When the announcement was made on the BBC Radio 4's news show The Today Programme, a special sketch starring Simon Jones as Arthur Dent (whom he played in the radio and television series) was broadcast. In it, Arthur was angry at the news that he had been "brought back from the dead".

A reception was held at the Penguin offices in London on 9 March 2009 to launch the cover of the book and announce the related marketing activity which included the BBC, with their CDs of the radio series, and Pan with their reissues of the first five books of the series. As part of the book's promotion, a website collected Twitter-style messages from visitors, to be "transmitted into deep space" on the day of the book's launch.

Waterstones' science-fiction buyer Michael Rowley described the match of Colfer and Hitchhiker's as "an inspired combination", although some Hitchhiker's fans expressed regret that "a complete unique series can't remain untouched" and hoped Colfer would not "completely ruin the books".

==Radio adaptation==
And Another Thing... was adapted and abridged for BBC Radio 4's Book at Bedtime, in ten parts, broadcast from 12-23 October 2009. It was abridged by Penny Leicester, read by Stephen Mangan, with Peter Serafinowicz as the voice of The Guide, and produced by Heather Larmour. The parts are about half the size of a regular "fit" of the more formal radio adaptations of the other books, totalling about five fits in comparison, but each part has its own short title.

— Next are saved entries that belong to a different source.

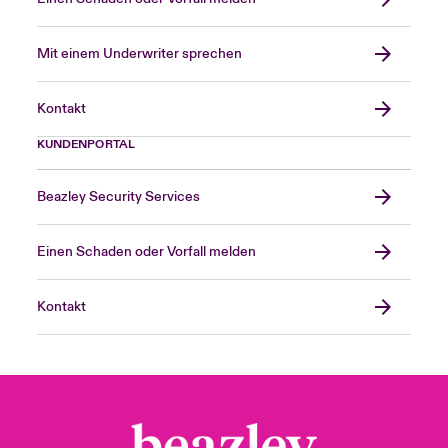
Mit einem Underwriter sprechen
Kontakt
KUNDENPORTAL
Beazley Security Services
Einen Schaden oder Vorfall melden
Kontakt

A full cast radio adaptation under the title The Hitchhiker's Guide to the Galaxy: The Hexagonal Phase and adapted from And Another Thing... , with unpublished Hitchhiker material by Douglas Adams, was announced in October 2017 by the BBC as the sixth series of Hitchhiker's Guide. The first episode of the series was broadcast on 8 March 2018 - the 40th anniversary of the original first episode in 1978 - and the complete series was released commercially both on CD and via audio download by Audible.com on 19 April 2018.

==Audio book==
The audio book version is read by Simon Jones, who played Arthur Dent in the radio and television series as well as a short made by BBC Radio 4 to celebrate the original announcement of the book. The recording is ten hours and twenty one minutes in length and is the first Hitchhikers audio book starring Jones. The others were read by Stephen Moore (known for playing Marvin in the radio series and television series, and did recordings for all books except Mostly Harmless), Douglas Adams, Martin Freeman (who had played Arthur in the 2005 film) and Stephen Fry (known for being the voice of The Guide in the 2005 film, the voice of Murray Bost Henson in The Quandary Phase of the radio series, and a close friend of Adams).

==Reception==
The book received mixed reviews from both readers and critics.
Reviewing the book in The Guardian, Mark Lawson described Colfer's writing as "the best post-mortem impersonation I have ever read" and considered the book "a perfectly calculated adaptation". Curtis Silver of Wired also praised the book as a continuation of Adams' story that only suffered slightly from some jokes being too clichéd. Other positive reviews came from The Times, where Lisa Tuttle described it as "a fine job", and from Euan Ferguson of The Observer, who wrote that "Colfer has pulled off the near-impossible."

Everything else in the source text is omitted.